- _About this task_:
Transcribe every line below exactly; no image goes into the output.

═════ Provided material ═════

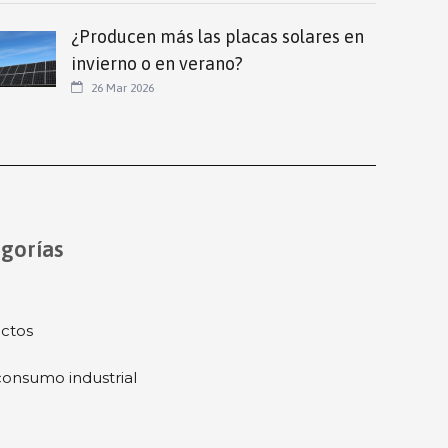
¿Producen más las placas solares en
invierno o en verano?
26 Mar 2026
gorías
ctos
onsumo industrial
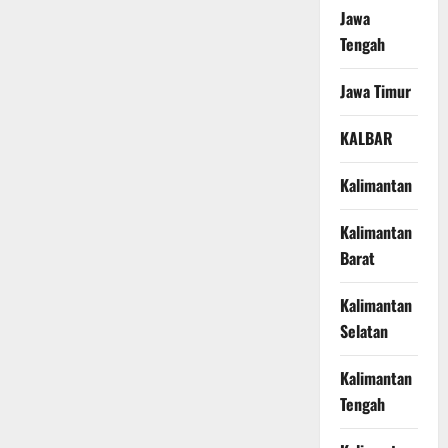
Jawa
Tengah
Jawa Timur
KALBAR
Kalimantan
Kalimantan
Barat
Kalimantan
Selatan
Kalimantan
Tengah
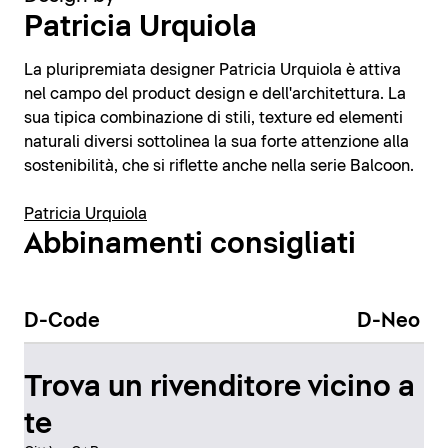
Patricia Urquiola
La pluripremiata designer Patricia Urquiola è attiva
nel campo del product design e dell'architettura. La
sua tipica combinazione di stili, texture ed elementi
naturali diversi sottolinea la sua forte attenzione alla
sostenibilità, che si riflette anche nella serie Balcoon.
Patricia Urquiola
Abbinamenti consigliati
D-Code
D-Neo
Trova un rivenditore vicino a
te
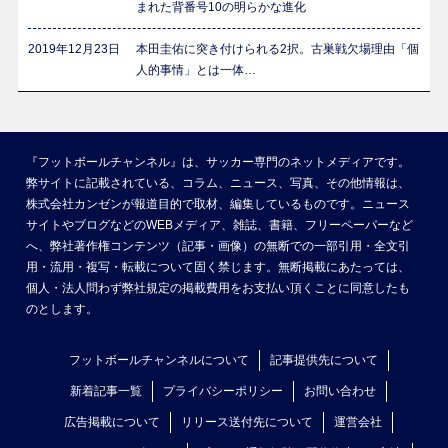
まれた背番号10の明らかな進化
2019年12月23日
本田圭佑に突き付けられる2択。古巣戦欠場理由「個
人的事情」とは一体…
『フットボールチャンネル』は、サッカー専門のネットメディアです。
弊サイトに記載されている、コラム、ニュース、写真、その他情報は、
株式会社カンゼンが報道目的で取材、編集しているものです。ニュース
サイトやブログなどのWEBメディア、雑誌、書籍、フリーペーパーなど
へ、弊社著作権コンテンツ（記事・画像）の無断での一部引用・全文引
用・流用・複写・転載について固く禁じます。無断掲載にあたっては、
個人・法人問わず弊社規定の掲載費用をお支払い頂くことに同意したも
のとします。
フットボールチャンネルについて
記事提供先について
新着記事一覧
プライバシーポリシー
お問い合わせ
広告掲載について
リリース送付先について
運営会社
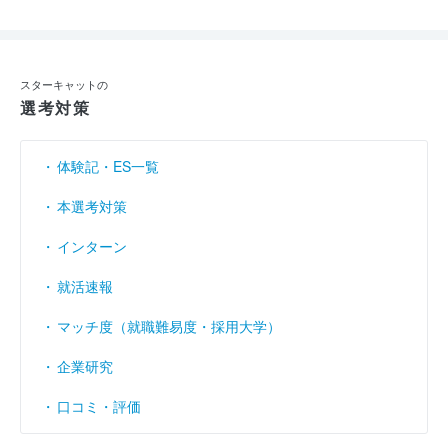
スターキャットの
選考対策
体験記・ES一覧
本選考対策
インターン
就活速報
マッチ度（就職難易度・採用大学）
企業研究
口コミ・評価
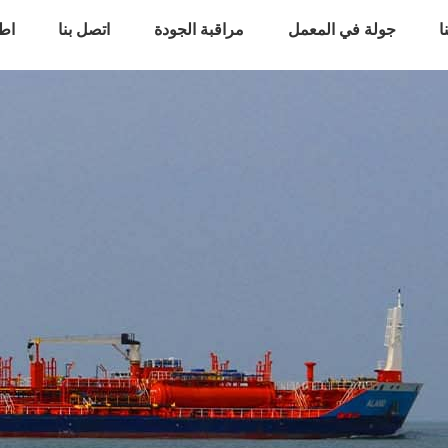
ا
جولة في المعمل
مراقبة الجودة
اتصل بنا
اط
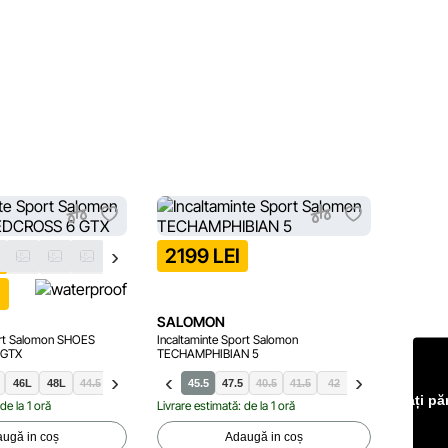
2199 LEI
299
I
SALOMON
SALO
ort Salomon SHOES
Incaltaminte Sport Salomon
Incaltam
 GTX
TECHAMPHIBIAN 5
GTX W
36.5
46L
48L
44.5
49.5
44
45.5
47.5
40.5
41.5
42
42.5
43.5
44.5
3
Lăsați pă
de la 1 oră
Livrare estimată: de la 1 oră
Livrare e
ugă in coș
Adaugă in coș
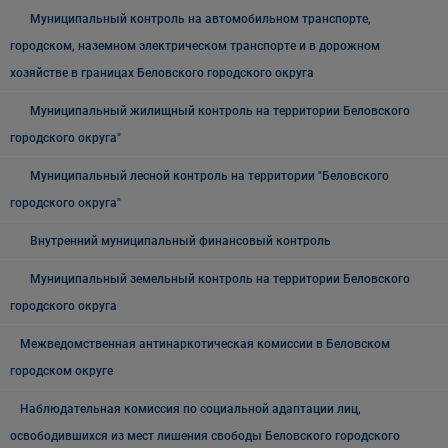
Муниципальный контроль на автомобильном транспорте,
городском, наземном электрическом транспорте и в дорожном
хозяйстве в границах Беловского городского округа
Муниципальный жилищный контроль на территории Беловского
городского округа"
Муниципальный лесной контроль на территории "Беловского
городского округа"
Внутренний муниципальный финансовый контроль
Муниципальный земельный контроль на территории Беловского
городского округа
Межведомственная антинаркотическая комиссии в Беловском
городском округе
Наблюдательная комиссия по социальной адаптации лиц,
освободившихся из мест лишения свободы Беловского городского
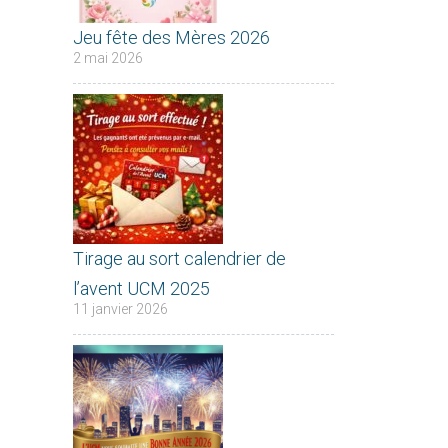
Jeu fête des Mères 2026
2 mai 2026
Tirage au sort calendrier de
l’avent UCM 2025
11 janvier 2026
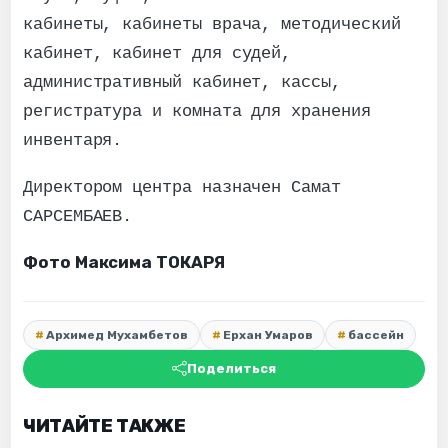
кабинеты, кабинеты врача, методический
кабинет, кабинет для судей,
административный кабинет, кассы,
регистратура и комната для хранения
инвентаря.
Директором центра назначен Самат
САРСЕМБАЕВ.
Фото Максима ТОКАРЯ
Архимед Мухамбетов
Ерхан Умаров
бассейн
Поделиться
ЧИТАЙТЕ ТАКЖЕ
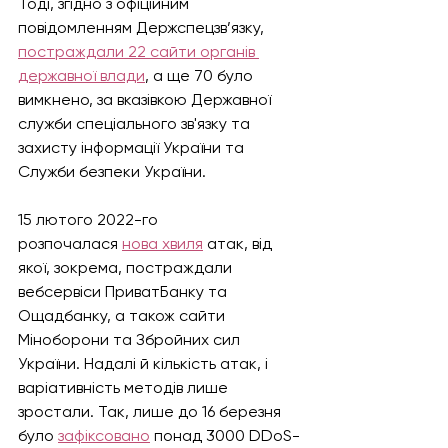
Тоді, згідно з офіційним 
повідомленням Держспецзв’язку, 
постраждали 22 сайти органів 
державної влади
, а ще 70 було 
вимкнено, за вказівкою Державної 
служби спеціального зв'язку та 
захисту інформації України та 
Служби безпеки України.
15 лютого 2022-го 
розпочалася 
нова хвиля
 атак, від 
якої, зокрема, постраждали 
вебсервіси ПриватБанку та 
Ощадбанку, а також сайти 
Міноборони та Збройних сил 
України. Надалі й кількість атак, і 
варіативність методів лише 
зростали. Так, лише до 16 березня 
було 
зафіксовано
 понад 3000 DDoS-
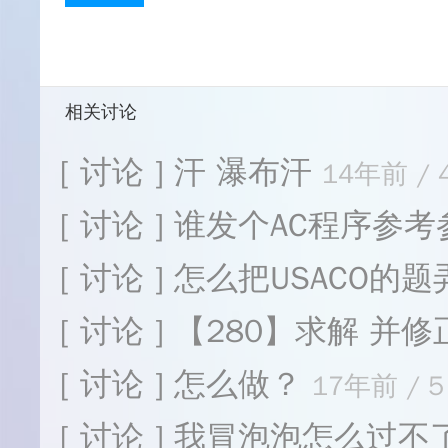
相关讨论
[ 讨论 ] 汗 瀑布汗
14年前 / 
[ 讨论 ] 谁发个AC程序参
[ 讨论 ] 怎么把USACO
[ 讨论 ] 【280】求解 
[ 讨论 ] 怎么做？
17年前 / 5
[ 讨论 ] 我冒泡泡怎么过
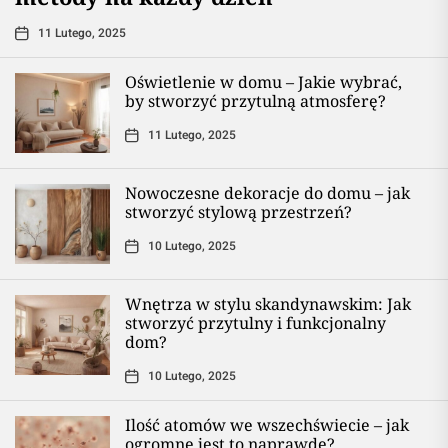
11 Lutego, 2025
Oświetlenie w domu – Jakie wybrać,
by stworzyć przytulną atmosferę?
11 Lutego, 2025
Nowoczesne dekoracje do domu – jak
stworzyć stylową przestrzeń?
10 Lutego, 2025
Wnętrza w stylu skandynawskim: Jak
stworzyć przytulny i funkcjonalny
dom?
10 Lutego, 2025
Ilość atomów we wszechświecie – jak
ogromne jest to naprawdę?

═════

- _Task output_:
¿Producen más las placas solares en
invierno o en verano?
26 Mar 2026
gorías
ctos
onsumo industrial
Jawa
Tengah
Jawa Timur
KALBAR
Kalimantan
Kalimantan
Barat
Kalimantan
Selatan
Kalimantan
Tengah
Patricia Urquiola
La pluripremiata designer Patricia Urquiola è attiva
nel campo del product design e dell'architettura. La
sua tipica combinazione di stili, texture ed elementi
naturali diversi sottolinea la sua forte attenzione alla
sostenibilità, che si riflette anche nella serie Balcoon.
Patricia Urquiola
Abbinamenti consigliati
D-Code
D-Neo
Trova un rivenditore vicino a
te
まれた背番号10の明らかな進化
2019年12月23日
本田圭佑に突き付けられる2択。古巣戦欠場理由「個
人的事情」とは一体…
『フットボールチャンネル』は、サッカー専門のネットメディアです。
弊サイトに記載されている、コラム、ニュース、写真、その他情報は、
株式会社カンゼンが報道目的で取材、編集しているものです。ニュース
サイトやブログなどのWEBメディア、雑誌、書籍、フリーペーパーなど
へ、弊社著作権コンテンツ（記事・画像）の無断での一部引用・全文引
用・流用・複写・転載について固く禁じます。無断掲載にあたっては、
個人・法人問わず弊社規定の掲載費用をお支払い頂くことに同意したも
のとします。
フットボールチャンネルについて
記事提供先について
新着記事一覧
プライバシーポリシー
お問い合わせ
広告掲載について
リリース送付先について
運営会社
スターキャットの
選考対策
体験記・ES一覧
本選考対策
インターン
就活速報
マッチ度（就職難易度・採用大学）
企業研究
口コミ・評価
ا
جولة في المعمل
مراقبة الجودة
اتصل بنا
اط
2199 LEI
299
I
SALOMON
SALO
ort Salomon SHOES
Incaltaminte Sport Salomon
Incaltam
 GTX
TECHAMPHIBIAN 5
GTX W
36.5
46L
48L
44.5
49.5
44
45.5
47.5
40.5
41.5
42
42.5
43.5
44.5
3
Lăsați pă
de la 1 oră
Livrare estimată: de la 1 oră
Livrare e
ugă in coș
Adaugă in coș
Муниципальный контроль на автомобильном транспорте,
городском, наземном электрическом транспорте и в дорожном
хозяйстве в границах Беловского городского округа
Муниципальный жилищный контроль на территории Беловского
городского округа"
Муниципальный лесной контроль на территории "Беловского
городского округа"
Внутренний муниципальный финансовый контроль
Муниципальный земельный контроль на территории Беловского
городского округа
Межведомственная антинаркотическая комиссии в Беловском
городском округе
Наблюдательная комиссия по социальной адаптации лиц,
освободившихся из мест лишения свободы Беловского городского
Jeu fête des Mères 2026
2 mai 2026
Tirage au sort calendrier de
l’avent UCM 2025
11 janvier 2026
кабинеты, кабинеты врача, методический
кабинет, кабинет для судей,
административный кабинет, кассы,
регистратура и комната для хранения
инвентаря.
Директором центра назначен Самат
САРСЕМБАЕВ.
Фото Максима ТОКАРЯ
Архимед Мухамбетов
Ерхан Умаров
бассейн
Поделиться
ЧИТАЙТЕ ТАКЖЕ
Тоді, згідно з офіційним 
повідомленням Держспецзв’язку, 
постраждали 22 сайти органів 
державної влади
, а ще 70 було 
вимкнено, за вказівкою Державної 
служби спеціального зв'язку та 
захисту інформації України та 
Служби безпеки України.
15 лютого 2022-го 
розпочалася 
нова хвиля
 атак, від 
якої, зокрема, постраждали 
вебсервіси ПриватБанку та 
Ощадбанку, а також сайти 
Міноборони та Збройних сил 
України. Надалі й кількість атак, і 
варіативність методів лише 
зростали. Так, лише до 16 березня 
було 
зафіксовано
 понад 3000 DDoS-
相关讨论
[ 讨论 ] 汗 瀑布汗
14年前 / 
[ 讨论 ] 谁发个AC程序参
[ 讨论 ] 怎么把USACO
[ 讨论 ] 【280】求解 
[ 讨论 ] 怎么做？
17年前 / 5
[ 讨论 ] 我冒泡泡怎么过
11 Lutego, 2025
Oświetlenie w domu – Jakie wybrać,
by stworzyć przytulną atmosferę?
11 Lutego, 2025
Nowoczesne dekoracje do domu – jak
stworzyć stylową przestrzeń?
10 Lutego, 2025
Wnętrza w stylu skandynawskim: Jak
stworzyć przytulny i funkcjonalny
dom?
10 Lutego, 2025
Ilość atomów we wszechświecie – jak
ogromne jest to naprawdę?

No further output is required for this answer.